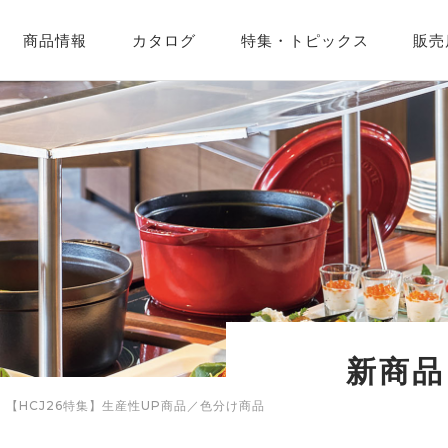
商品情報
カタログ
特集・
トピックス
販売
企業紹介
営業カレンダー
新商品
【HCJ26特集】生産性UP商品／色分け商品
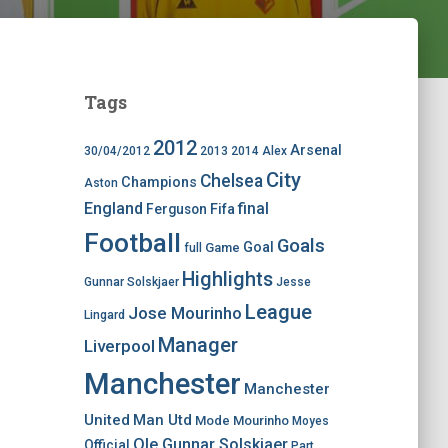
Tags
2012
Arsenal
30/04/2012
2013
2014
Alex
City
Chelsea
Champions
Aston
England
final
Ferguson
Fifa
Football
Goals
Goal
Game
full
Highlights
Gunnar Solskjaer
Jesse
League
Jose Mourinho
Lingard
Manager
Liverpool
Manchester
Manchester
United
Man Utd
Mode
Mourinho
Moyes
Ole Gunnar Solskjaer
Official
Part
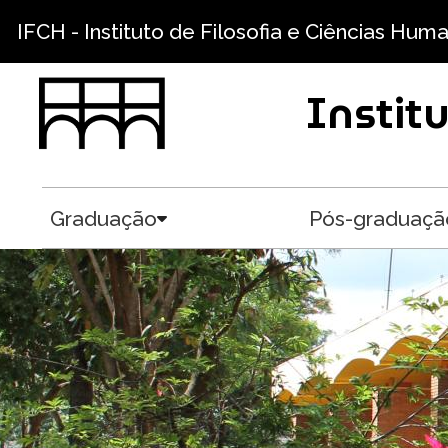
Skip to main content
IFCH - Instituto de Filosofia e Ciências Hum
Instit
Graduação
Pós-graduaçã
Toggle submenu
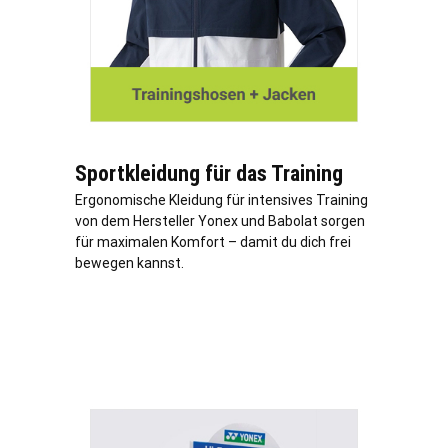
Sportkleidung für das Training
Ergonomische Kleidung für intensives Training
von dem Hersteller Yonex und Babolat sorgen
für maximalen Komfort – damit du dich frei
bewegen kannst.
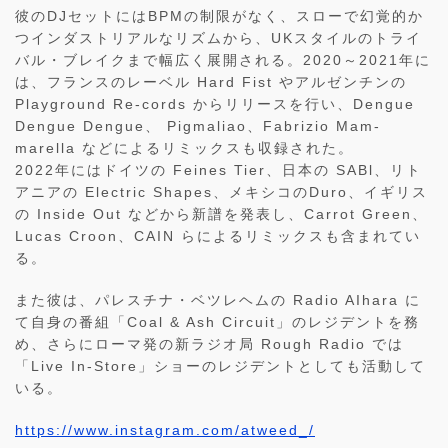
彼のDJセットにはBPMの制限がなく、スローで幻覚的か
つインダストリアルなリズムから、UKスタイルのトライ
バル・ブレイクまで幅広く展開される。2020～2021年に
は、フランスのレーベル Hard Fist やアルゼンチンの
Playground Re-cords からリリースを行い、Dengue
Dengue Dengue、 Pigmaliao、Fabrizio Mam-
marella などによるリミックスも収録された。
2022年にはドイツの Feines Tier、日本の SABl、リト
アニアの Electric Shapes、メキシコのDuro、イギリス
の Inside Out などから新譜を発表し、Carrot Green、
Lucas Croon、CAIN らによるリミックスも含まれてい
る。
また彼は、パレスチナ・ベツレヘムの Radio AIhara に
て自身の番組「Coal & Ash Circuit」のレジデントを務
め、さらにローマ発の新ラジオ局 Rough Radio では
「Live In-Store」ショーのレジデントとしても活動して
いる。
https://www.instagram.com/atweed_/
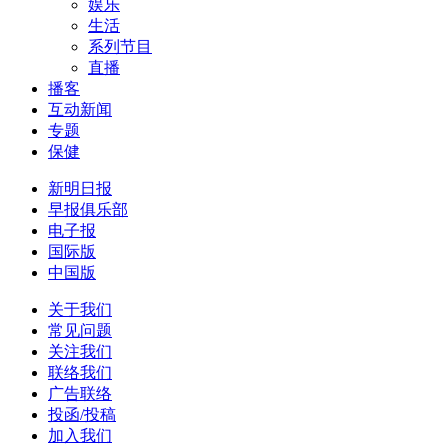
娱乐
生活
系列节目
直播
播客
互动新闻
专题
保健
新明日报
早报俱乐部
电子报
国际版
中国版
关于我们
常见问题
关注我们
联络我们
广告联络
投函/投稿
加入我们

========================================================================

Your instructions :: Please, without any of the pictures, set down exactly the lines from the beginning of the listing to the line that contains "Playground Re-cords からリリースを行い、Dengue", inclusive.

Exercise solution ::
商品情報
カタログ
特集・
トピックス
販売
企業紹介
営業カレンダー
新商品
【HCJ26特集】生産性UP商品／色分け商品
Tags
2012
Arsenal
30/04/2012
2013
2014
Alex
City
Chelsea
Champions
Aston
England
final
Ferguson
Fifa
Football
Goals
Goal
Game
full
Highlights
Gunnar Solskjaer
Jesse
League
Jose Mourinho
Lingard
Manager
Liverpool
Manchester
Manchester
United
Man Utd
Mode
Mourinho
Moyes
Ole Gunnar Solskjaer
Official
Part
Skip to main content
IFCH - Instituto de Filosofia e Ciências Hum
Instit
Graduação
Pós-graduaçã
Toggle submenu
Sportkleidung für das Training
Ergonomische Kleidung für intensives Training
von dem Hersteller Yonex und Babolat sorgen
für maximalen Komfort – damit du dich frei
bewegen kannst.
彼のDJセットにはBPMの制限がなく、スローで幻覚的か
つインダストリアルなリズムから、UKスタイルのトライ
バル・ブレイクまで幅広く展開される。2020～2021年に
は、フランスのレーベル Hard Fist やアルゼンチンの
Playground Re-cords からリリースを行い、Dengue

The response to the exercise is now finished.